[Opening MATERIAL PROVIDED section]

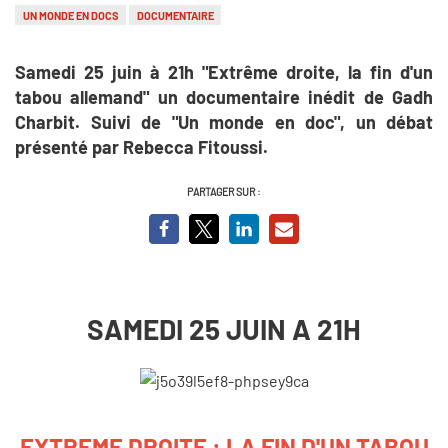
UN MONDE EN DOCS
DOCUMENTAIRE
Samedi 25 juin à 21h "Extrême droite, la fin d'un
tabou allemand" un documentaire inédit de Gadh
Charbit. Suivi de "Un monde en doc", un débat
présenté par Rebecca Fitoussi.
PARTAGER SUR :
SAMEDI 25 JUIN A 21H
EXTREME DROITE : LA FIN D'UN TABOU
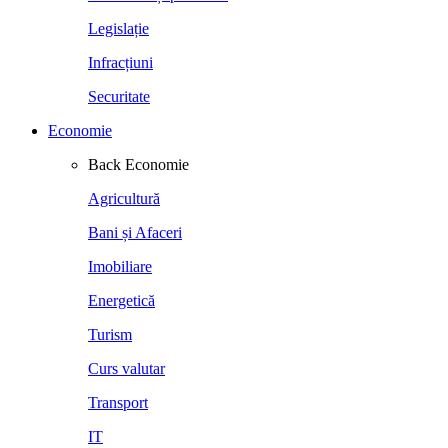
Legislație
Infracțiuni
Securitate
Economie
Back
Economie
Agricultură
Bani și Afaceri
Imobiliare
Energetică
Turism
Curs valutar
Transport
IT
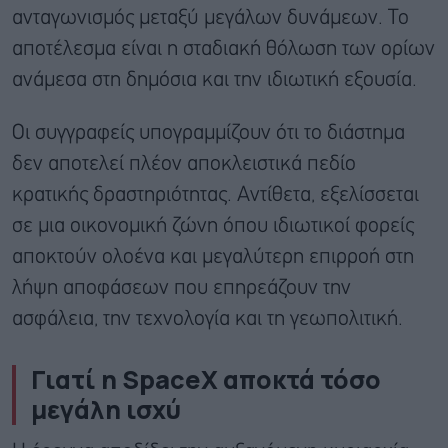
ανταγωνισμός μεταξύ μεγάλων δυνάμεων. Το
αποτέλεσμα είναι η σταδιακή θόλωση των ορίων
ανάμεσα στη δημόσια και την ιδιωτική εξουσία.
Οι συγγραφείς υπογραμμίζουν ότι το διάστημα
δεν αποτελεί πλέον αποκλειστικά πεδίο
κρατικής δραστηριότητας. Αντίθετα, εξελίσσεται
σε μια οικονομική ζώνη όπου ιδιωτικοί φορείς
αποκτούν ολοένα και μεγαλύτερη επιρροή στη
λήψη αποφάσεων που επηρεάζουν την
ασφάλεια, την τεχνολογία και τη γεωπολιτική.
Γιατί η SpaceX αποκτά τόσο
μεγάλη ισχύ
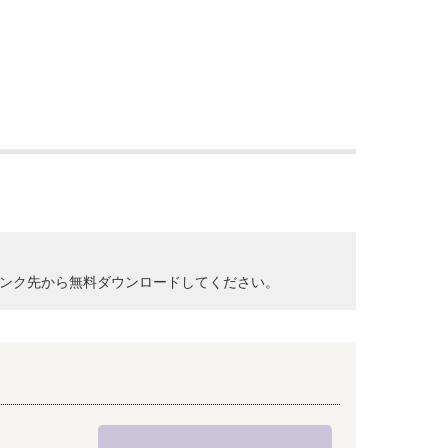
クして、リンク先から無料ダウンロードしてください。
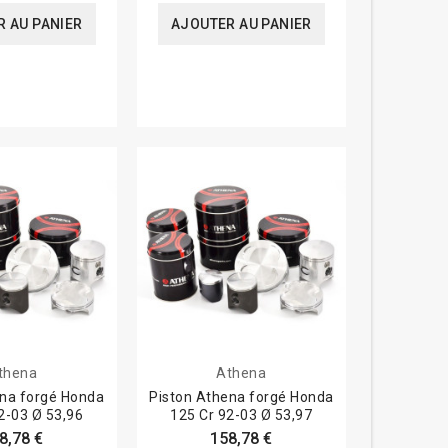
 AU PANIER
AJOUTER AU PANIER
thena
Athena
ena forgé Honda
Piston Athena forgé Honda
2-03 Ø 53,96
125 Cr 92-03 Ø 53,97
8,78 €
158,78 €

[Closing MATERIAL PROVIDED section]

Nothing but the pictures may be dropped; output the records above exactly.

UN MONDE EN DOCS
DOCUMENTAIRE
Samedi 25 juin à 21h "Extrême droite, la fin d'un
tabou allemand" un documentaire inédit de Gadh
Charbit. Suivi de "Un monde en doc", un débat
présenté par Rebecca Fitoussi.
PARTAGER SUR :
SAMEDI 25 JUIN A 21H
EXTREME DROITE : LA FIN D'UN TABOU
Legislație
Infracțiuni
Securitate
Economie
Back
Economie
Agricultură
Bani și Afaceri
Imobiliare
Energetică
Turism
Curs valutar
Transport
IT
ανταγωνισμός μεταξύ μεγάλων δυνάμεων. Το
αποτέλεσμα είναι η σταδιακή θόλωση των ορίων
ανάμεσα στη δημόσια και την ιδιωτική εξουσία.
Οι συγγραφείς υπογραμμίζουν ότι το διάστημα
δεν αποτελεί πλέον αποκλειστικά πεδίο
κρατικής δραστηριότητας. Αντίθετα, εξελίσσεται
σε μια οικονομική ζώνη όπου ιδιωτικοί φορείς
αποκτούν ολοένα και μεγαλύτερη επιρροή στη
λήψη αποφάσεων που επηρεάζουν την
ασφάλεια, την τεχνολογία και τη γεωπολιτική.
Γιατί η SpaceX αποκτά τόσο
μεγάλη ισχύ
クして、リンク先から無料ダウンロードしてください。
 AU PANIER
AJOUTER AU PANIER
thena
Athena
ena forgé Honda
Piston Athena forgé Honda
2-03 Ø 53,96
125 Cr 92-03 Ø 53,97
8,78 €
158,78 €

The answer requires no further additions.